Global investors urge action on climate change

Global institutional investors holding more than $6 trillion in assets pushed policymakers Tuesday to quickly hash out a binding agreement to cut greenhouse gas emissions and promote clean technology.

More than 130 big investors, including London Pensions Fund Authority, want countries to agree to reduce the climate- warming emissions by 50 percent to 80 percent by 2050.

Those numbers are in line with global warming policy favored by U.S. President-elect Barack Obama, who supports an 80 percent reduction in carbon emissions by mid-century.

The investors also want policymakers to set long and medium term emission reduction targets for developed countries and to provide for an expanded and more liquid global carbon market.

Already big U.S. investors, such as the California Public Employees' Retirement System, with $185.6 billion of assets under management, have been calling for legislation to promote new and existing clean technologies.

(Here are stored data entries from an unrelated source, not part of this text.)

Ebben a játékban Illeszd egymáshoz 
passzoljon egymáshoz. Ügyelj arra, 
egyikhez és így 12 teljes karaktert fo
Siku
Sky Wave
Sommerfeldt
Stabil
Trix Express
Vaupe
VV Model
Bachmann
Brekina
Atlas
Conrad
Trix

They have also called on the U.S. Securities and Exchange Commission to force publicly traded companies to disclose climate-related risks along with other factors that affect their business.

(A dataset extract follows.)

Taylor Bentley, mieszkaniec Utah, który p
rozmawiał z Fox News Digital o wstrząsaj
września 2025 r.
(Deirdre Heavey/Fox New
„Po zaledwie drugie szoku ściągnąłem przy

"As institutional investors, we are concerned with the risks presented by climate change to the global economy and to our diversified portfolios," said Mike Taylor, chief executive of London Pensions Fund Authority. "We are ... urging world leaders to implement strong and effective policies to support us in allocating capital toward low carbon investments."

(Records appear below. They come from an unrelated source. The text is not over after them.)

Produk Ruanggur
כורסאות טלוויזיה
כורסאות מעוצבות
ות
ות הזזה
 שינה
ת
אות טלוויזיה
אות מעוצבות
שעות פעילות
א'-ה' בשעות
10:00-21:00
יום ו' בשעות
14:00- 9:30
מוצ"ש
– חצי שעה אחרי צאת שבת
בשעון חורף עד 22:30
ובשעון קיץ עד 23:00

The group of global investors want countries to sign on to a new binding agreement to succeed the Kyoto Protocol climate pact, which set binding targets for industrialized countries to cut greenhouse gas emissions.

The European Union is aiming to cut greenhouse gas emissions 20 percent by 2020 and increase the share of wind, solar, hydro, wave power and biofuels in their energy mix by the same date.

The United States is alone among major industrialized countries in rejecting the Kyoto Protocol, but is participating in discussions to craft a follow-up global agreement.

"It is time to put an agreement in place where the United States is involved," said Mindy Lubber, the president of Ceres, a coalition of investors and environmental groups working on climate change issues.

The global group of investors is hoping its voice is heard ahead of a December climate change convention in Poland.